56.426, Tuesday, 20-May, 2:45 pm - 6:45 pm, Banyan Breezeway
Session: Visual search: Eye movements

M. Pilar Aivar1, Chia-Ling Li2, Dmitry Kit3, Matthew H. Tong4, Mary M. Hayhoe4; 1Facultad de Psicología, Universidad Autónoma de Madrid, 2The Institute of Neuroscience, University of Texas at Austin, 3University of Bath, 4Center for Perceptual Systems, University of Texas Austin

Contextual Cueing experiments have shown that subjects learn the relationship between a target object and the context when the context is predictive of target location. Implicit learning of context is thought to facilitate search for objects embedded in complex displays. However it is unclear if cueing effects generalize to natural situations. We therefore performed a visual search task in an immersive virtual apartment with two rooms, linked by a corridor. Participants searched for a series of geometric target objects while eye movements were recorded. On each trial an object was presented on a screen placed in the corridor.

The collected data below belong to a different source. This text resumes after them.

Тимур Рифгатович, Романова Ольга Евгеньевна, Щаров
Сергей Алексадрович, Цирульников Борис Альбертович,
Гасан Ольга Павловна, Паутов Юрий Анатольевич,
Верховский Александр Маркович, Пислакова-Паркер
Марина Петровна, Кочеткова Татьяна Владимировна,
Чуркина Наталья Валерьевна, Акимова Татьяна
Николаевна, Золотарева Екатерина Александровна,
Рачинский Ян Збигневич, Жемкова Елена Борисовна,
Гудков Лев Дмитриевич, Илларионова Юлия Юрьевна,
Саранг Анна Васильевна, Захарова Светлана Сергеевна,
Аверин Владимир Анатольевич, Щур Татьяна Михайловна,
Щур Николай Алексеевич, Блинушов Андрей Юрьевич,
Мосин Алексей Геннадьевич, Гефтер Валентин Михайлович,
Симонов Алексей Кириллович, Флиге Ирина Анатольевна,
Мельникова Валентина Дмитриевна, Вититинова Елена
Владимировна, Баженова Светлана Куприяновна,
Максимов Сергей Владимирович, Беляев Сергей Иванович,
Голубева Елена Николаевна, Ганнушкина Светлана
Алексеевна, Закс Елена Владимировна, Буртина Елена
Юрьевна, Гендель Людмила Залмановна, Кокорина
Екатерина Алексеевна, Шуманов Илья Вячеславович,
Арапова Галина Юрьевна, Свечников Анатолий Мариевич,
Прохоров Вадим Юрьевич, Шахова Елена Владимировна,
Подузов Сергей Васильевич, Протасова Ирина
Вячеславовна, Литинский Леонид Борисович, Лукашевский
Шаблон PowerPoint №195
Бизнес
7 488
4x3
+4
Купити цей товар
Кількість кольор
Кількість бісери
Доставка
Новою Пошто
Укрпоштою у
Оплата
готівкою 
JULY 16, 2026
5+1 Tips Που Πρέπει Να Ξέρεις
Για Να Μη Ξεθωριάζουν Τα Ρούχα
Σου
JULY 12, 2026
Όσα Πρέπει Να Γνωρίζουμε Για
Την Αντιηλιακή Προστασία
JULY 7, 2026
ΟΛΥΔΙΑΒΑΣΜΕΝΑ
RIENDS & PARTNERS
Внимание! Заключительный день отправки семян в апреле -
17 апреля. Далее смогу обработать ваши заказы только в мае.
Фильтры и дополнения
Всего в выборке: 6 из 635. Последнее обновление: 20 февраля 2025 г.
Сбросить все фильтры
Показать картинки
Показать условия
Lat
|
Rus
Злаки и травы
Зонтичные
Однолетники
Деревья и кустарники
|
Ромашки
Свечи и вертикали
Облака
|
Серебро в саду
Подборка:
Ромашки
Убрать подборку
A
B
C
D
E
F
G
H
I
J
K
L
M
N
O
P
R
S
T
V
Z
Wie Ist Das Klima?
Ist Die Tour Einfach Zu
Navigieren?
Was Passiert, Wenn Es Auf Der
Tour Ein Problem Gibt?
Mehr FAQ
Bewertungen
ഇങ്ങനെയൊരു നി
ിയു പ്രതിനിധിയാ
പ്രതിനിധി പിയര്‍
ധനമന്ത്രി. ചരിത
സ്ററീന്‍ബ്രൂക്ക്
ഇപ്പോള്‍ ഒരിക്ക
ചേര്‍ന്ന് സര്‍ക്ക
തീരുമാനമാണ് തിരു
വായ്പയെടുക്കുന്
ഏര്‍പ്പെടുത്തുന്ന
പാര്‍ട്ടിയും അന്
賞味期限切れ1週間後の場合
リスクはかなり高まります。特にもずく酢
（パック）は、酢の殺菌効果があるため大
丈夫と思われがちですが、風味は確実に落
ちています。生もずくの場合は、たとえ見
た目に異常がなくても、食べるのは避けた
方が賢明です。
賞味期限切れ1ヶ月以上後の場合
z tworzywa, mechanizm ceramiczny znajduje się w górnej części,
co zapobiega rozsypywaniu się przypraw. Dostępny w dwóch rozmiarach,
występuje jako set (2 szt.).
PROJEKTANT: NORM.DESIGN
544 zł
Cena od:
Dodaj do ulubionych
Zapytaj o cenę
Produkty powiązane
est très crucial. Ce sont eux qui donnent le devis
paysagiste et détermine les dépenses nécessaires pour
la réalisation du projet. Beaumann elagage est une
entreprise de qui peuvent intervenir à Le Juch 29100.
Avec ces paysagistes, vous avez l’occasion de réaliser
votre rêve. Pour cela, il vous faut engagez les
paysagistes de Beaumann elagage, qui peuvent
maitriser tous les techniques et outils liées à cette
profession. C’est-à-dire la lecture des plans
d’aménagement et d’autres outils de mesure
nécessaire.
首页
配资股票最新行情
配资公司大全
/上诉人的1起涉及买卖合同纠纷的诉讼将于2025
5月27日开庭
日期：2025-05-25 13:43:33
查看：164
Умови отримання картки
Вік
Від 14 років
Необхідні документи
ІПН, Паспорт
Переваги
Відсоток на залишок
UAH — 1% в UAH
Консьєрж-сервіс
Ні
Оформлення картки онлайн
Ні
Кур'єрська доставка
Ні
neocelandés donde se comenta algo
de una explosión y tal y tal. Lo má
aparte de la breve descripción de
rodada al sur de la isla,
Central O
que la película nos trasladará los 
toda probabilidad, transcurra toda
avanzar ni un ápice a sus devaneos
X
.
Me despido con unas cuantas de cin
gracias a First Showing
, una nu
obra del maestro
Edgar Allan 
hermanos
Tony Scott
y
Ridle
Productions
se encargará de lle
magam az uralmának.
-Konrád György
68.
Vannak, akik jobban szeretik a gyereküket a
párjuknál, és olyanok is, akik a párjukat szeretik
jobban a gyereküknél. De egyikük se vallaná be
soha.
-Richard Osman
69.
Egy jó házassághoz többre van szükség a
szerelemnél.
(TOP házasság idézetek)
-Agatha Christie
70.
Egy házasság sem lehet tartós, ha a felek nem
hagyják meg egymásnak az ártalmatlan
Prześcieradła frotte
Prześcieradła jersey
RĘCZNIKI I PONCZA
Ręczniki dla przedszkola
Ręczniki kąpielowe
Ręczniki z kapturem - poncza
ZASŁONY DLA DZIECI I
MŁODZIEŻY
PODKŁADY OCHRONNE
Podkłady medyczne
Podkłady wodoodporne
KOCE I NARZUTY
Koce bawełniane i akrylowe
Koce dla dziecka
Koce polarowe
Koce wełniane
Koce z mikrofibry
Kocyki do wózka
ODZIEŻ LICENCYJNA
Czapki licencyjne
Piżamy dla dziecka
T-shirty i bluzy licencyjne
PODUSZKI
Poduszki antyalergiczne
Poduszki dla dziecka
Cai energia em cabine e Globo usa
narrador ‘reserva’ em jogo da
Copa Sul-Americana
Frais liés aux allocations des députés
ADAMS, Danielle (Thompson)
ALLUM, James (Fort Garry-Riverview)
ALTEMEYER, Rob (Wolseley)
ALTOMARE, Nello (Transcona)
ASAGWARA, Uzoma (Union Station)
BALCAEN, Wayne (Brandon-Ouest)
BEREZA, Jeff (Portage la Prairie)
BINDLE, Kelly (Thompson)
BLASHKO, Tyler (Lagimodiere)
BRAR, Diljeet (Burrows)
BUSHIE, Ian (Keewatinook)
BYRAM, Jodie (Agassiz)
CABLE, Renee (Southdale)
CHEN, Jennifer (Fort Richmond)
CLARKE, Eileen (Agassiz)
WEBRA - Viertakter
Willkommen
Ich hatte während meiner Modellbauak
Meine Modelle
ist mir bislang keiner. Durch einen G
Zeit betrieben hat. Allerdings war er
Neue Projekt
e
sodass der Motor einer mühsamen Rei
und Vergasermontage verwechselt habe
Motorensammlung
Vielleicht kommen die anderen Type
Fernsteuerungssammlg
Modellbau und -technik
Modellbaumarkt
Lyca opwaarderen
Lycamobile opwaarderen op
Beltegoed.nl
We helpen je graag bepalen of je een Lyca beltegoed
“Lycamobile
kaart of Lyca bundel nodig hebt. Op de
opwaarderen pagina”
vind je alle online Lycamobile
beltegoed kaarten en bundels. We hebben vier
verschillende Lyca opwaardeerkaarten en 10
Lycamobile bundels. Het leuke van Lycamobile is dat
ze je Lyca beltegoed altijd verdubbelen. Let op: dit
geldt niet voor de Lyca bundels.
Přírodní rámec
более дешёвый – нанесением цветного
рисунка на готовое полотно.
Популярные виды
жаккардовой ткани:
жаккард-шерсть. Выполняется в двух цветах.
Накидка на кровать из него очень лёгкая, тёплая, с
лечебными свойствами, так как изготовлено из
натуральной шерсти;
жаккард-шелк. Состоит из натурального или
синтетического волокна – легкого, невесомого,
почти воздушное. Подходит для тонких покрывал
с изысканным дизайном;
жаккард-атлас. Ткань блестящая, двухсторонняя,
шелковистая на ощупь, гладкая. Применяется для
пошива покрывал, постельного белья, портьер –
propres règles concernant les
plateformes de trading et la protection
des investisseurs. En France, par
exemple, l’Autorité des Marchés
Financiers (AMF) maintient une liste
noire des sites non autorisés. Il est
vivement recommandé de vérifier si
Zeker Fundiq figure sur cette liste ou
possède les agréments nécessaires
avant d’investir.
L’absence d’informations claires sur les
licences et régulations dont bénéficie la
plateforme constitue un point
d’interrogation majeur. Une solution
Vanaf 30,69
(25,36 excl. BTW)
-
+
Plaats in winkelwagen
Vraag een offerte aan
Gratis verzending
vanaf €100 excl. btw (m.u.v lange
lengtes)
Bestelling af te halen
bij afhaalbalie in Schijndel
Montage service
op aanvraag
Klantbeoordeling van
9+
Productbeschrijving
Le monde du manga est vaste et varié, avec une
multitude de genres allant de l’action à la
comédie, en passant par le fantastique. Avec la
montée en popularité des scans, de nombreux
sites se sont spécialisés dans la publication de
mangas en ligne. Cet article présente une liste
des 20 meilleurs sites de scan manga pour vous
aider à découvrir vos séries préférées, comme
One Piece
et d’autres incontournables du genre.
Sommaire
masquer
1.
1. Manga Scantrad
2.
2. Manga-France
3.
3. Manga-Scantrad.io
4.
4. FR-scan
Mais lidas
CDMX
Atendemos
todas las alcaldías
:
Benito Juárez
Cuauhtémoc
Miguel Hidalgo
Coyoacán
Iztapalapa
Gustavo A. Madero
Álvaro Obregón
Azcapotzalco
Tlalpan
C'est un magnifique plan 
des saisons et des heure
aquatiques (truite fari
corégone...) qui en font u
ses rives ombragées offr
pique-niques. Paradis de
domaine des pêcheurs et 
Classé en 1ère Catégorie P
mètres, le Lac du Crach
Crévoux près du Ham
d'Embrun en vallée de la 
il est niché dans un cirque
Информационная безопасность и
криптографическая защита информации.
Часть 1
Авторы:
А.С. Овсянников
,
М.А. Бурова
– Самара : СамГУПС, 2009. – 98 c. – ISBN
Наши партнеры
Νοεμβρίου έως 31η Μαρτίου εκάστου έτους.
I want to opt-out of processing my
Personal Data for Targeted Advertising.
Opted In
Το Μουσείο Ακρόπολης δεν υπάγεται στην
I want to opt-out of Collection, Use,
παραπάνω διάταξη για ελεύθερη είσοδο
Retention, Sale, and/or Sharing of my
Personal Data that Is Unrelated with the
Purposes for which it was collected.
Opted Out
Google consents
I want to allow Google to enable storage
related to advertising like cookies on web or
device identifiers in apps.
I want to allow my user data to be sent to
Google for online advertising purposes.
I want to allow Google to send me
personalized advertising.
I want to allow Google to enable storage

Participants explored the two rooms until they located it. Context was manipulated by presenting three kinds of target objects. To evaluate the role of global context we compared Stable objects (that always appeared at the same location) with Random objects (that appeared at a new location in each trial). To examine the role of local context we presented Paired objects in close proximity: one object of the pair was the target during the first phase of the experiment while the other became the target later on. Objects not currently search targets were not visible, to avoid incidental learning for targets. We found that search time and number of fixations to locate the target decreased with repeated search episodes for all objects, but more so for stable objects, indicating that memory for the spatial location of the object is more important than memory for global context. However, for the Paired objects there was little advantage of experience in locating the neighboring object, which suggests that local context is not encoded in memory during previous search trials. Thus the role of contextual cueing in search in naturalistic environments appears to be weak relative to the role of spatial memory for previous search targets.